[Source records]
════════════════

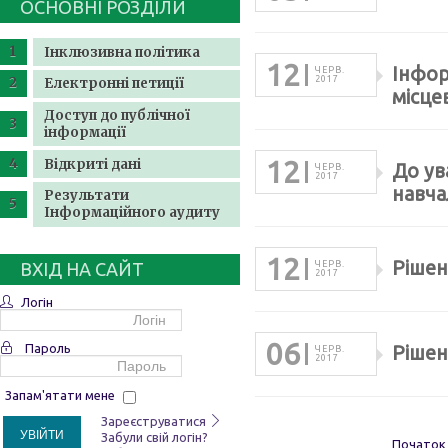
ОСНОВНІ РОЗДІЛИ
Інклюзивна політика
12
Інфор
ЧЕРВ.
2017
Електронні петиції
місце
Доступ до публічної
інформації
12
Відкриті дані
До ув
ЧЕРВ.
2017
навча
Результати
Інформаційного аудиту
12
Рішен
ВХІД НА САЙТ
ЧЕРВ.
2017
Логін
06
Пароль
Рішен
ЧЕРВ.
2017
Запам'ятати мене
Зареєструватися
УВІЙТИ
Забули свій логін?
Початок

════════════════

▸ **EXERCISE REQUIREMENTS**: Transcribe every entry above exactly. Omit all pictures.

▸ **SOLUTION TO THIS EXERCISE**:
ОСНОВНІ РОЗДІЛИ
Інклюзивна політика
12
Інфор
ЧЕРВ.
2017
Електронні петиції
місце
Доступ до публічної
інформації
12
Відкриті дані
До ув
ЧЕРВ.
2017
навча
Результати
Інформаційного аудиту
12
Рішен
ВХІД НА САЙТ
ЧЕРВ.
2017
Логін
06
Пароль
Рішен
ЧЕРВ.
2017
Запам'ятати мене
Зареєструватися
УВІЙТИ
Забули свій логін?
Початок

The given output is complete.